И все это внезапно остается где-то далеко позади. Так же далеко, как инфляция, скончавшаяся две недели назад, как детство, которое изо дня в день душили военным мундиром, так же далеко, как Изабелла.

Я смотрю на присутствующих. Что это — лица недоумевающих детей, перед которыми открылся хаос, а может быть, чудо, или уже лица ловких дельцов от поэзии? Осталось в них что-нибудь похожее на восхищенное и испуганное лицо Изабеллы, или они уже только имитаторы, болтливые хвастуны, обладающие той десятой долей таланта, которая всегда найдется у молодых людей, и они пышно и завистливо воспевают его затухание, вместо того чтобы молча созерцать его и спасти для жизни хоть несколько искр?

— Друзья, — заявляю я. — Отныне я уже не член клуба.

Все лица повертываются ко мне.

— Исключено! Ты останешься членом-корреспондентом нашего клуба поэтов, — заявляет Хунгерман.

— Я выхожу из клуба, — говорю я.

Поэты молчат. Не знаю, ошибаюсь ли я, но мне кажется, что кое у кого в глазах я читаю нечто вроде страха перед возможными разоблачениями.

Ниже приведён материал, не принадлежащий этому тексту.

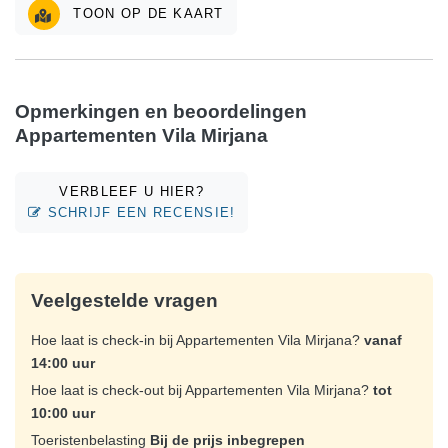
TOON OP DE KAART
Opmerkingen en beoordelingen
Appartementen Vila Mirjana
VERBLEEF U HIER?
SCHRIJF EEN RECENSIE!
Veelgestelde vragen
Hoe laat is check-in bij Appartementen Vila Mirjana?
vanaf
14:00 uur
Hoe laat is check-out bij Appartementen Vila Mirjana?
tot
10:00 uur
Toeristenbelasting
Bij de prijs inbegrepen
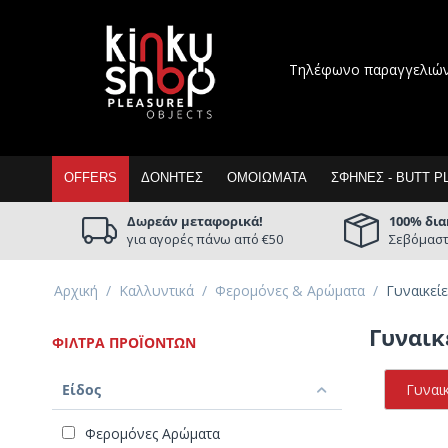
Τηλέφωνο παραγγελιώ
OFFERS
ΔΟΝΗΤΈΣ
ΟΜΟΙΏΜΑΤΑ
ΣΦΉΝΕΣ - BUTT P
Δωρεάν μεταφορικά!
100% δια
για αγορές πάνω από €50
Σεβόμαστ
Αρχική
/
Καλλυντικά
/
Φερομόνες & Αρώματα
/
Γυναικεί
Γυναικ
ΦΊΛΤΡΑ ΠΡΟΪΌΝΤΩΝ
Είδος
Γυναι
Φερομόνες Αρώματα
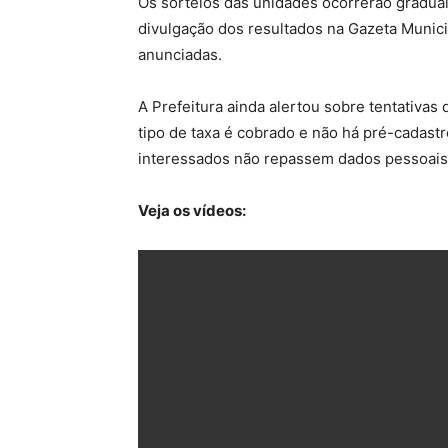
Os sorteios das unidades ocorrerão gradua
divulgação dos resultados na Gazeta Municip
anunciadas.
A Prefeitura ainda alertou sobre tentativ
tipo de taxa é cobrado e não há pré-cadastro
interessados não repassem dados pessoais
Veja os vídeos:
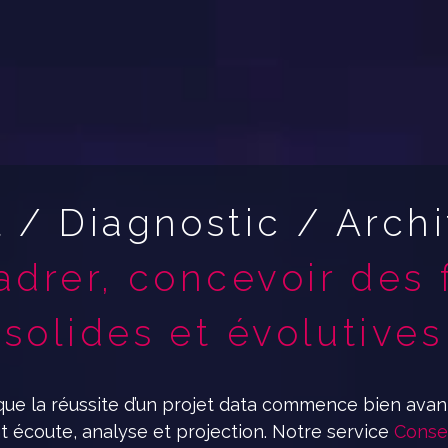
 / Diagnostic / Arch
drer, concevoir des 
solides et évolutives
ue la réussite d’un projet data commence bien avan
 écoute, analyse et projection. Notre service
Consei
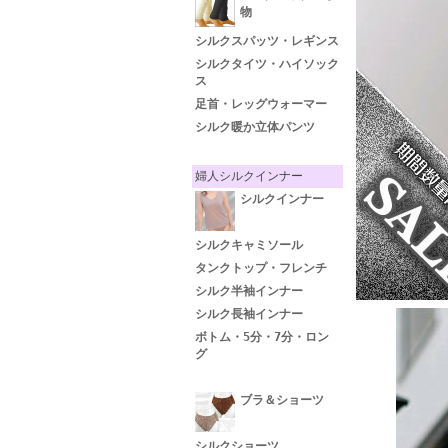
物
シルクスパッツ・レギンス
シルクタイツ・ハイソック
ス
足首・レッグウォーマー
シルク暖か立体パンツ
婦人シルクインナー
シルクインナー
シルクキャミソール
タンクトップ・フレンチ
シルク半袖インナー
シルク長袖インナー
ボトム・5分・7分・ロン
グ
ブラ＆ショーツ
シルクショーツ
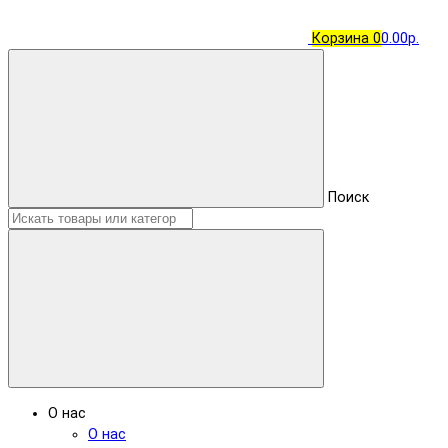
Корзина
0
0.00р.
Поиск
О нас
О нас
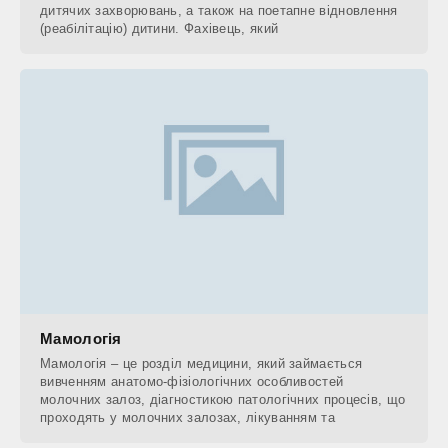
дитячих захворювань, а також на поетапне відновлення
(реабілітацію) дитини. Фахівець, який
Мамологія
Мамологія – це розділ медицини, який займається
вивченням анатомо-фізіологічних особливостей
молочних залоз, діагностикою патологічних процесів, що
проходять у молочних залозах, лікуванням та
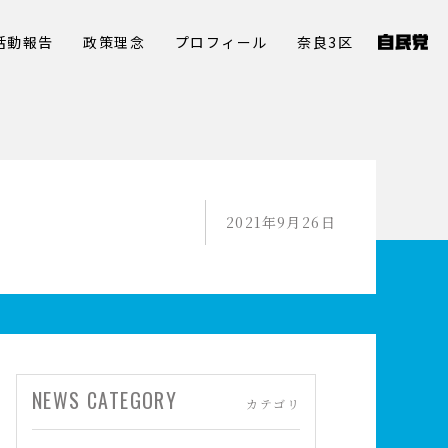
活動報告
政策理念
プロフィール
奈良3区
2021年9月26日
NEWS CATEGORY
カテゴリ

— Ты действительно решил? — спрашивает Хунгерман.

— Я действительно решил.

— Хорошо. Мы готовы принять твой уход и избираем тебя почетным членом нашего клуба.

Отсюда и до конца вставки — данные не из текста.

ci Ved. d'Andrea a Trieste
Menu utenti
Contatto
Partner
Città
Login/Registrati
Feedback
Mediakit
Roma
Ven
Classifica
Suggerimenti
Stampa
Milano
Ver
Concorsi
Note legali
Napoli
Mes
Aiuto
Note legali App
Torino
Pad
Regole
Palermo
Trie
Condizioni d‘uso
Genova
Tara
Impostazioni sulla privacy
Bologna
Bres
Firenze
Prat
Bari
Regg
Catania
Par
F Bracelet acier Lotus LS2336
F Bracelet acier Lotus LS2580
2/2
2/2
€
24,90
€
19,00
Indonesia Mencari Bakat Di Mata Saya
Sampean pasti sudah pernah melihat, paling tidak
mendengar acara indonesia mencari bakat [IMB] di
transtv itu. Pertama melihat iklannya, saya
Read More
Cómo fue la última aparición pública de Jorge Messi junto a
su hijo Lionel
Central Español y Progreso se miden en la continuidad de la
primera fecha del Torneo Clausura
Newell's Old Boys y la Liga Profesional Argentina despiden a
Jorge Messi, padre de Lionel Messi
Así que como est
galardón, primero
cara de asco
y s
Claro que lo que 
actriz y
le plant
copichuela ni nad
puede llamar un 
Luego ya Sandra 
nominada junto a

Хунгерман озирается. Остальные шумно выражают свое одобрение. Напряженность исчезает.

— Принято единогласно! — возвещает автор «Казановы».

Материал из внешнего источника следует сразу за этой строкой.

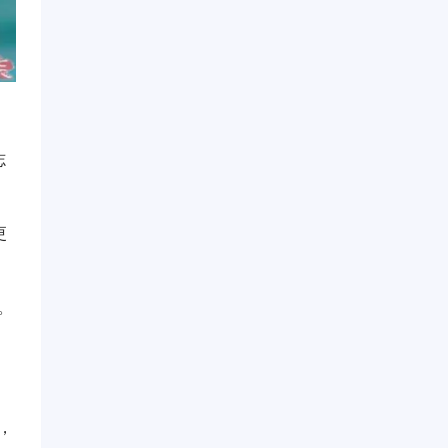
志
更
。
，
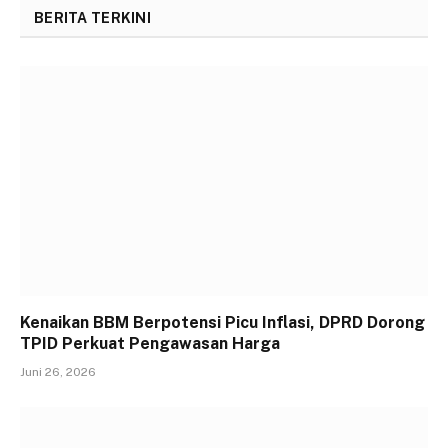
BERITA TERKINI
Kenaikan BBM Berpotensi Picu Inflasi, DPRD Dorong
TPID Perkuat Pengawasan Harga
Juni 26, 2026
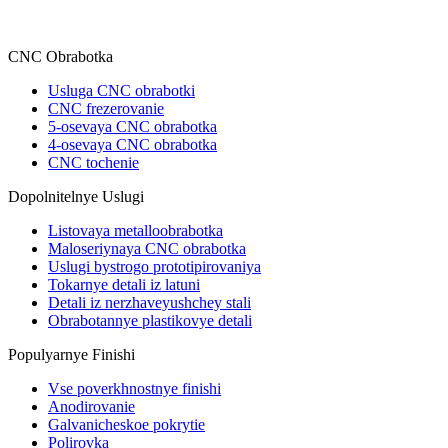
CNC Obrabotka
Usluga CNC obrabotki
CNC frezerovanie
5-osevaya CNC obrabotka
4-osevaya CNC obrabotka
CNC tochenie
Dopolnitelnye Uslugi
Listovaya metalloobrabotka
Maloseriynaya CNC obrabotka
Uslugi bystrogo prototipirovaniya
Tokarnye detali iz latuni
Detali iz nerzhaveyushchey stali
Obrabotannye plastikovye detali
Populyarnye Finishi
Vse poverkhnostnye finishi
Anodirovanie
Galvanicheskoe pokrytie
Polirovka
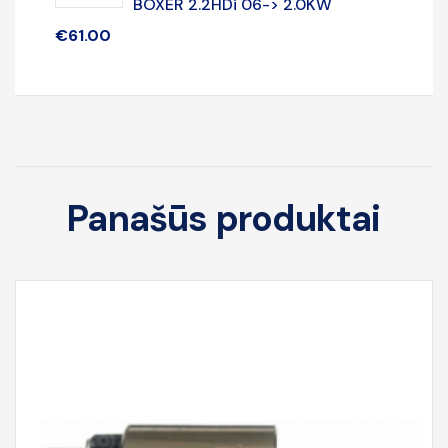
BOXER 2.2HDi 06-> 2.0KW
€
61.00
Panašūs produktai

— Благодарю вас, — отвечаю я. — Этой минутой я горжусь. Но не могу принять ваше предложение. Это было бы все равно, что превратиться в свою собственную статую. Я не хочу идти в жизнь в качестве почетного члена чего бы то ни было, даже «заведения» на Банштрассе.

— Сравнение довольно неуместное, — замечает Зоммерфельд, поэт смерти.

— Ему разрешается, — говорит Хунгерман. — В качестве кого же ты хочешь идти в мир?

Я смеюсь.

— Просто как искорка жизни, которая попытается не угаснуть.

— Боже мой, — восклицает Бамбус. — Разве что-то похожее не сказано уже Еврипидом?

— Возможно, Отто. Значит, тут есть какой-то смысл. Но я не хочу об этом писать; я хочу этим быть.

— Еврипид не говорил этого, — заявляет Хунгерман, поэт с высшим образованием, бросив радостный взгляд на деревенского учителя Бамбуса. — Итак, ты хочешь… — обращается он ко мне.